We will do that and report back. 

-Robert


----------



## Turbe (Mar 31, 2008)

*Re: Panasonic VX300 Series Q&A*

Hi Robert... did you get time to look into that?

You may also want to try a test going from source direct the the display.. bypassing your hdmi matrix switch.


----------



## janos666 (Nov 19, 2011)

*Re: Panasonic VX300 Series Q&A*



Robert Zohn said:


> I just received a call from Kevin Miller who calibrated a 64" D8000 a few moments ago and the color decoding is near perfect.
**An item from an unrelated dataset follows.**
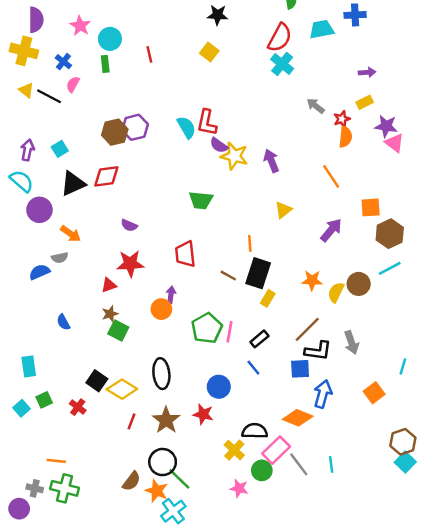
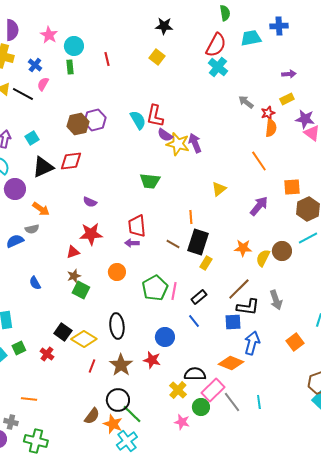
purple arrow: (271, 161) -> (195, 143), moved
purple arrow: (171, 295) -> (132, 243), moved, turned -96
green cross: (65, 488) -> (36, 441), moved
Unlike the 59" D8000 on our shoot-out wall.


It's easy to get into troubles while calibrating these TVs but it's not impossible to avoid them with a well planned calibration procedure.

There are some other rules and things I used to keep myself to but the main aspects of my procedure:

- Go into the Service Menu (or preferably open the Top Debug Menu in a serial console), reset the WB calibration settings to 8x128 and recalibrate the white point by decreasing Green Gain and Blue Gain (but never increase anything above 128 and leave all the other six values at 128, do not use the offsets!).
* For the best result:
1: you need to use the Top Debug Menu, and do this WB calibration from Movie mode (instead of Dynamic in the SM) using a small 100% white window (you should use 90% if you are in the Service Menu with strictly Dynamic).
2: You should start with an ADC calibration using a special RGB test pattern (1-235 levels fed into a RGB 0-255 signal ; and you should check the debug log to see if it was successful: 4:4 and 940:940 aligned perfectly).
- Exit from the SM with a Factory Reset (or do a reset from the Top Debug Menu and close the serial console).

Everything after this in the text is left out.